[Source records]
——
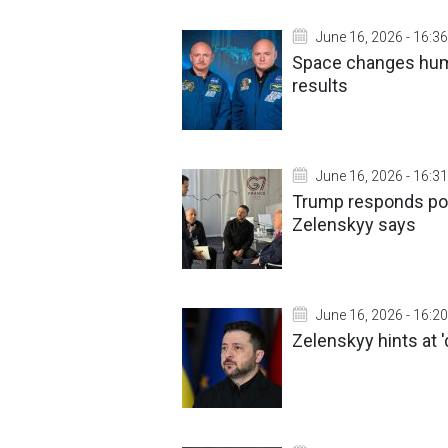
June 16, 2026 - 16:36
Space changes hum
results
June 16, 2026 - 16:31
Trump responds posi
Zelenskyy says
June 16, 2026 - 16:20
Zelenskyy hints at '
——
Check each line of the data above for the string "June", and copy the ones that have it.

Response for this exercise
June 16, 2026 - 16:36
June 16, 2026 - 16:31
June 16, 2026 - 16:20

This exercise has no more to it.